6. Trump announces 2 new nominees for Federal Reserve board

Axios' Courtenay Brown writes: President Trump announced on Twitter Tuesday that he intends to nominate Christopher Waller of the St. Louis Fed and Judy Shelton, an economist and Fed critic to the Federal Reserve Board of Governors.

Why it matters: Trump has been urging the Federal Reserve to lower interest rates and his new nominees seem to favor that view.

Backstory:

  • Waller works for St. Louis Fed President James Bullard, who has advocated for more dovish monetary policy and, more recently, a rate cut. The White House approached him last month about the joining the central bank, a St. Louis Fed spokesperson told Axios.
  • Shelton has repeatedly endorsed a return to the gold standard and recently told the Wall Street Journal that the Fed should cut rates.

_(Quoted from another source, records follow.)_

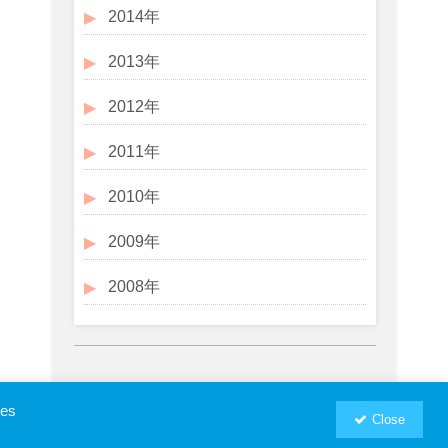
2014年
2013年
2012年
2011年
2010年
2009年
2008年
ies
Close
お問い合わせ
プロフィール
RSM汐留パートナーズWebSite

What's next: Both Waller and Shelton will need to be confirmed by the Senate. Waller is a former economics professor who has been at the Fed for 10 years. He recently defended the St. Louis Fed's opposition to interest rate hikes in an interview with Bloomberg.

  • Shelton was already confirmed for a different position, but Fed watchers suspect she might face difficulty, given her recent shift from criticism of low rates to support for rate cuts.

Of note: Trump's last 3 picks for the Fed board — Nellie Liang, Herman Cain and Stephen Moore — all withdrew from consideration.